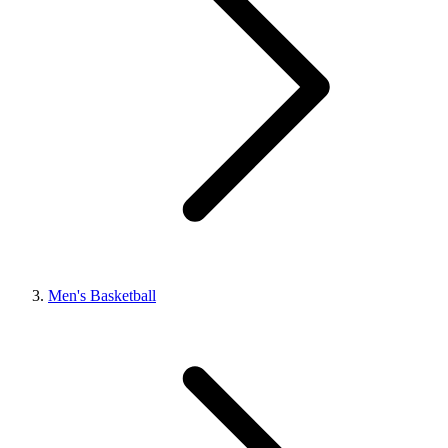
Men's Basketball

※ ※ ※

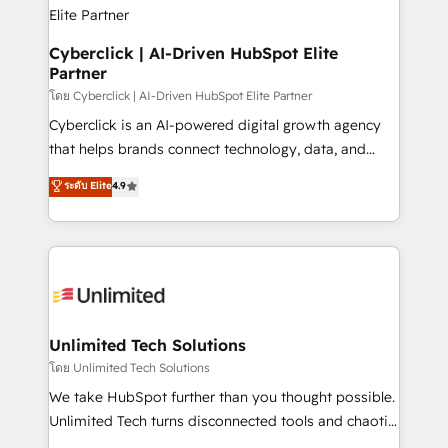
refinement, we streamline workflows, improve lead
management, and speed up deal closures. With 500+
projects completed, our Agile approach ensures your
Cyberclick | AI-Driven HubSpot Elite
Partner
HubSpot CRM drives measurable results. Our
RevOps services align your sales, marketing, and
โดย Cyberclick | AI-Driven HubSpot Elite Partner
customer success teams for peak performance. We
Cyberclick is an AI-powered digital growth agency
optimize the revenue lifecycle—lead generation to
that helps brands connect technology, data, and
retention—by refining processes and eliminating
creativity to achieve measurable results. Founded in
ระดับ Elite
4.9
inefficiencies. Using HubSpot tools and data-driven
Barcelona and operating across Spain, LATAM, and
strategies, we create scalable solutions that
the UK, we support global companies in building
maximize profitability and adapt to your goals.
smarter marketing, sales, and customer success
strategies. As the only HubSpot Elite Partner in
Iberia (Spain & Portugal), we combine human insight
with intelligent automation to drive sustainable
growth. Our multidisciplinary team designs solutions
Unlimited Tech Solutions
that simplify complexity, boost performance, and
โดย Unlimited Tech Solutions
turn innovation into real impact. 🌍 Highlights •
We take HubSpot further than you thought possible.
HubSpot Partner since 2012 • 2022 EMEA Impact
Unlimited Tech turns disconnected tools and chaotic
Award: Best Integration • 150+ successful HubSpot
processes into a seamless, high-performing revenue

※ ※ ※

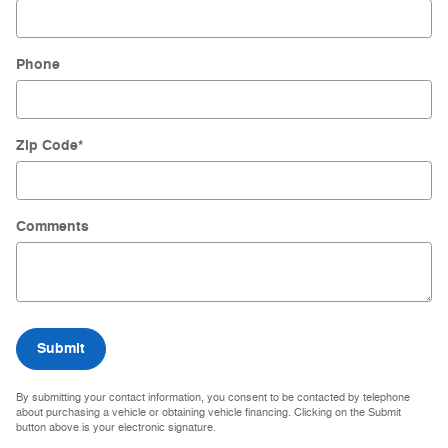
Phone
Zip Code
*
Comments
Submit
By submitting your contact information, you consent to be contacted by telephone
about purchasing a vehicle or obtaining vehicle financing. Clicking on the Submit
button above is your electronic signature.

※ ※ ※

Copy out only the lines of the records above from the one with "Unlimited Tech turns" through the one with "processes into a", exactly as they stand, both included.

[TASK SOLUTION]:
Unlimited Tech turns disconnected tools and chaotic
Award: Best Integration • 150+ successful HubSpot
processes into a seamless, high-performing revenue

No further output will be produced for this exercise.